Extensions as Low-Hanging Fruit for Attackers

Cyberhaven's internal security team was able to respond to the breach quickly, which helped expose the breadth of the extension poisoning. Many of the affected extensions are hobbyist projects, which means they likely do not have the tools or security support to be regularly monitoring for malware.

Therein lies the dilemma for detecting malicious Chrome extensions in the wild, experts say. It also explains why ensuring that extensions used within a corporate browser are safe is such a tricky scenario for organizations to navigate. While some are managed by companies with dedicated teams to ensure the extensions remain clean, many are maintained by private individuals and, thus, don't have this kind of oversight.

That complicates security within a corporate environment because browsers, like Chrome, grant extensions broad permissions, including access to sensitive user data, cookies, and even the ability to capture credentials and sessions, according to Matt Johansen, security researcher at Vulnerable U.

"Extensions still operate with a significant degree of trust, and once compromised, they can access everything a user can," Johansen says. "They also have less scrutiny to install than traditional desktop software, even in enterprises."

Because of their ability to compromise so many users and have access to so much information by poisoning a browser extension, it's a no-brainer for attackers.

"Controlling an extension gives an adversary a powerful vantage point for all browser activities," concurs Lionel Litty, chief security architect at Menlo Security.

Indeed, poisoning a Chrome extension is "actually a very convenient way for attackers to spread malicious code," Assaraf adds. "You only need to fool one person, one developer, and you get access to hundreds of thousands of machines," he says.

People often forget they've installed browser extensions, yet they continue to run in the background and update automatically, giving attackers wide access to sensitive data, he adds.

Closing the Browser Security Gap

Given their reach, why, then, are browsers and their extensions given such little thought when it comes to an organization's security posture?
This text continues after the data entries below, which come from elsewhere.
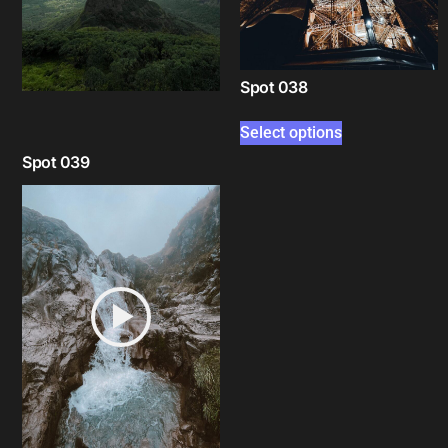
Spot 038
Select options
Spot 039
Select options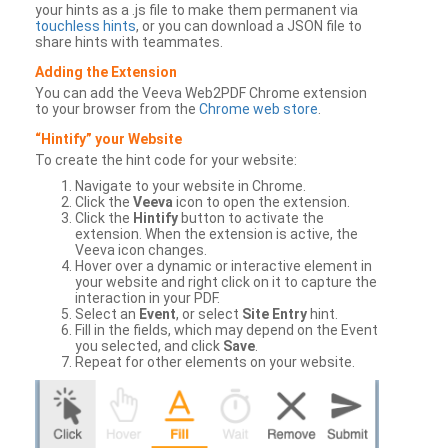
your hints as a .js file to make them permanent via
touchless hints
, or you can download a JSON file to
share hints with teammates.
Adding the Extension
You can add the Veeva Web2PDF Chrome extension
to your browser from the
Chrome web store
.
“Hintify” your Website
To create the hint code for your website:
Navigate to your website in Chrome.
Click the
Veeva
icon to open the extension.
Click the
Hintify
button to activate the
extension. When the extension is active, the
Veeva icon changes.
Hover over a dynamic or interactive element in
your website and right click on it to capture the
interaction in your PDF.
Select an
Event
, or select
Site Entry
hint.
Fill in the fields, which may depend on the Event
you selected, and click
Save
.
Repeat for other elements on your website.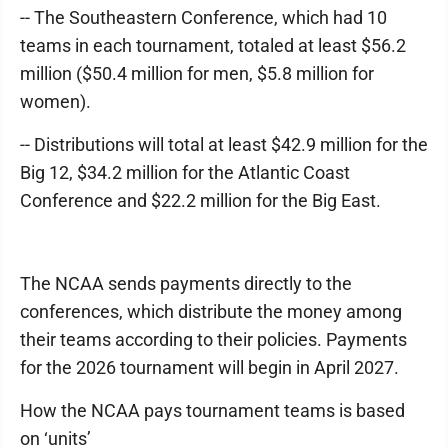
-- The Southeastern Conference, which had 10
teams in each tournament, totaled at least $56.2
million ($50.4 million for men, $5.8 million for
women).
-- Distributions will total at least $42.9 million for the
Big 12, $34.2 million for the Atlantic Coast
Conference and $22.2 million for the Big East.
The NCAA sends payments directly to the
conferences, which distribute the money among
their teams according to their policies. Payments
for the 2026 tournament will begin in April 2027.
How the NCAA pays tournament teams is based
on ‘units’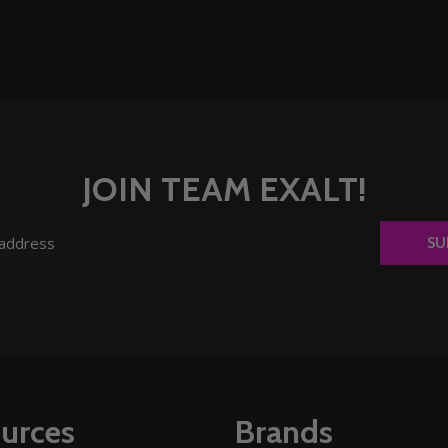
JOIN TEAM EXALT!
SU
urces
Brands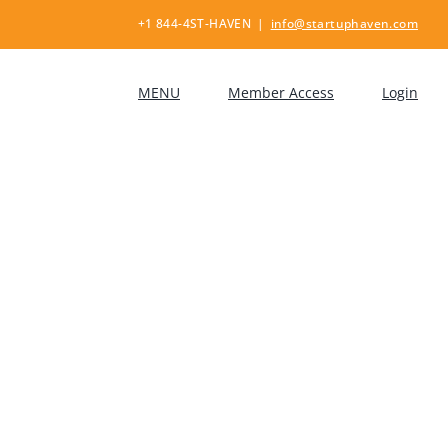
+1 844-4ST-HAVEN
|
info@startuphaven.com
MENU
Member Access
Login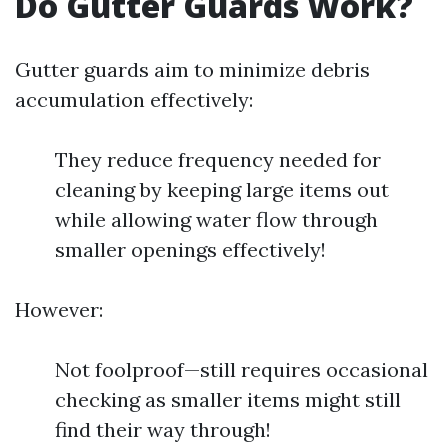
Do Gutter Guards Work?
Gutter guards aim to minimize debris
accumulation effectively:
They reduce frequency needed for
cleaning by keeping large items out
while allowing water flow through
smaller openings effectively!
However:
Not foolproof—still requires occasional
checking as smaller items might still
find their way through!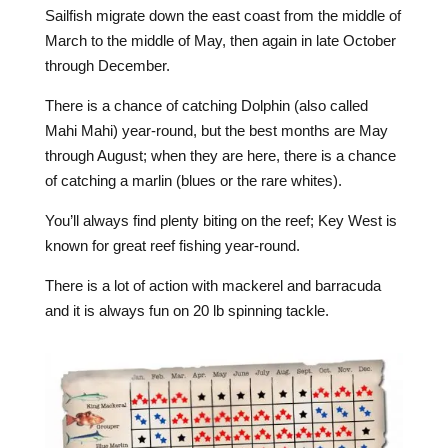
Sailfish migrate down the east coast from the middle of
March to the middle of May, then again in late October
through December.
There is a chance of catching Dolphin (also called
Mahi Mahi) year-round, but the best months are May
through August; when they are here, there is a chance
of catching a marlin (blues or the rare whites).
You’ll always find plenty biting on the reef; Key West is
known for great reef fishing year-round.
There is a lot of action with mackerel and barracuda
and it is always fun on 20 lb spinning tackle.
It could merely be that their security teams are so overwhelmed with responsibilities that browsers are the least of their worries — though that could now change, notes Secure Annex's Tuckner.

Organizations can take specific steps now to shore up the security of extensions running in corporate browsers, he says. Teams should start with collecting a real-time inventory of the browsers in the organization and which extensions are installed on them. This step should be followed by enrolling browsers in some kind of centralized management to set up an allowlist of known extensions, keeping only those that "drive core business value" and adding future ones on a case-by-case basis, Tuckner adds. The inventory will help security teams understand the scope of an incident when something happens.

"Few teams choose to or are able to prioritize browser security on top of everything else that they have to deal with," he says. "Many see browser security as a lower-risk item, but I believe that is quickly changing with incidents like this."